HOSPITAL readmission rates are “a legitimate concern” in Australia and deserve closer examination, according to a leading epidemiologist.
Professor David Ben-Tovim, director of the Flinders Medical Centre’s units for redesigning care and clinical epidemiology, said it was “very good practice” to understand why patients came back, to find ways of minimising readmission and to reduce the burden on hospitals.
Professor Ben-Tovim was responding to three ambitious studies published in JAMA last week as part of a themed issue on readmissions.
The US studies looked at the reasons for readmissions and ways to improve care transitions. The studies found that readmission rates were not necessarily a satisfactory measure of hospital performance given the wide range of variables that drive patients to seek care.
The first study, based on Medicare fee-for-service claims data for about 3 million hospitalisations, looked at readmission rates after hospitalisation for heart failure, acute myocardial infarction or pneumonia. (1)
The authors concluded that readmissions were frequent throughout the month after hospitalisation and resulted from a similar spectrum of readmission diagnoses “regardless of age, sex, race, or time after discharge”. Overall readmission rates were 24.8%, 19.9% and 18.3% for the three conditions respectively.
The second study of more than 5 million hospitalisations examined how emergency department (ED) visits and hospital readmissions contributed to overall use of acute care services within 30 days of discharge from acute care hospitals. (2)
The researchers found nearly 18% of hospitalisations resulted in at least one acute care encounter within the 30 days, and that nearly 40% of these encounters were patients treated in EDs and released.
The authors wrote that improving care transitions should focus not only on decreasing readmissions but also on ED visits.
The other study concentrated on paediatric readmissions and concluded that there was significant variability in readmission rates across conditions and hospitals. (3)
Professor Ben-Tovim said the studies were sophisticated attempts to try to discover the patient variables involved in readmission rates, and how hospitals could improve patient care.

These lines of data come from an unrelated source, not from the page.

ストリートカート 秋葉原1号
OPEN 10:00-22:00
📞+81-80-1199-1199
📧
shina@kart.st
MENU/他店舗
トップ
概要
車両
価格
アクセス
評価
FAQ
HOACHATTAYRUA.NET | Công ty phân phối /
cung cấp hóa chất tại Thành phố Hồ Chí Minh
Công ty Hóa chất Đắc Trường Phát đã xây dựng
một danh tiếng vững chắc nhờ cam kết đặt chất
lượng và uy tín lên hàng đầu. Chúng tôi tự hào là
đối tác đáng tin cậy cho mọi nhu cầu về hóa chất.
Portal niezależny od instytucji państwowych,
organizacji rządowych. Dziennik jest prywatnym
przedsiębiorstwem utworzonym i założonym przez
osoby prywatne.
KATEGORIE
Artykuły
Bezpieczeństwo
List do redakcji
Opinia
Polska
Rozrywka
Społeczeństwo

“What all the studies showed is that it is not uncommon for patients to be readmitted within 30 days of their initial discharge. That is clearly a matter of concern for everybody — a legitimate source of concern”, he said.
Professor Debora Picone, chief executive officer of the Australian Commission on Safety and Quality in Health Care, agreed that more study on readmission rates in Australia was needed.

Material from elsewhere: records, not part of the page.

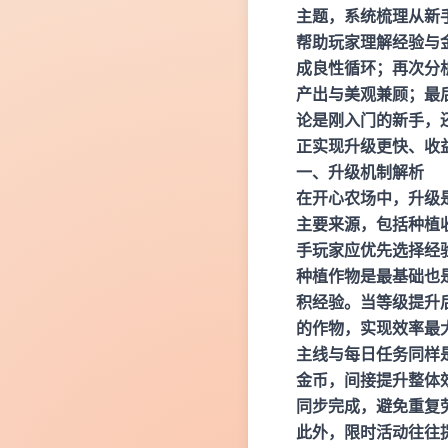
主题，系统梳理从新
帮助玩家理解经验与
成良性循环；再次分
产出与美观兼顾；最
论是刚入门的新手，
正实现升级更快、收
一、升级机制解析
在开心农场中，升级
主要来源，包括种植
手玩家应优先选择经
种植作物是最基础也
积经验。当等级提升
的作物，实现效率最
主线与每日任务同样
金币，间接提升整体
同步完成，避免重复
此外，限时活动往往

“There is no question that readmission rates here are too high”, Professor Picone said. “There are very big variations across regions and particularly between states.
“I don’t see readmission rates as a good indicator of hospital performance but I am a big fan of it as an indicator of how a hospital can improve, and the quality of patient care services”, she said.
Professor Ben-Tovim said that regardless of questions of hospital performance, there were good reasons to try to reproduce the US studies here.
“There is no question that the more complicated and fragmented transfer of care is, the more likely it is that the health care facility that never closes — the emergency department — will be reactivated.
“As the [second] study shows, in America at least, that represents a substantial burden of work.”
Professor Picone said the lack of national data on readmission rates in Australia should be rectified in the next 12 months.
“It is only in the last few years that we have concentrated on collecting that kind of data”, she said.
“It takes a while to make certain of the veracity of the data and we probably need 12 months more to work on the data quality to make sure that when [the information] is published — and it should be published on the MyHospitals website — that it makes sense to the public”, she said.
– Cate Swannell
1. JAMA 2013; 309: 355-363
2. JAMA 2013; 309: 364-371
3. JAMA 2013; 309: 372-380
Posted 29 January 2013
I’ve just had a dip back into public Psychiatry as a locum, and confirmed my conclusion, first drawn in private practice, that it would help if more time were spent in the first admission to get people properly stabilised before discharge so that less relapse would occur. (But quick turnover looks better in the raw statistics I suspect, and there is the lack of beds.) Sending people home on medication the GP can’t prescribe legally for their condition on the PBS doesn’t help ether.
Recently, Trappe S et al. J Appl Physiol 2013;114:3-10
showed elderly (>80yrs age)long-term endurance athletes had a functional level similar to sedentary 20-year-old young adults. In comparison a general population’s functional capacity was just above the cut-off functional capacity between dependence and independence. So might some components of this dilemma include preadmission physical standards, rest, the impact of the “illness” on physical capacity and the discharge physical capacity?
Perhaps one question may be: Does improving or high functional capacity, cardiorespiratory fitness and strength, buffer the elderly against the physiological decline imparted by acute health problems.
Another might be what are we doing about it?
As an elderly retired doctor I have become aware from personal experience and observation of my elderly peers that we take a long time to recover from major surgery and may never regain our previous level of health; I have reflected on seeing the reduced strength and increased disabiity of elderly friends who underwent major cardiovascular surgery to “improve their long term prognosis” that a more conservative approach to care may have been better for them.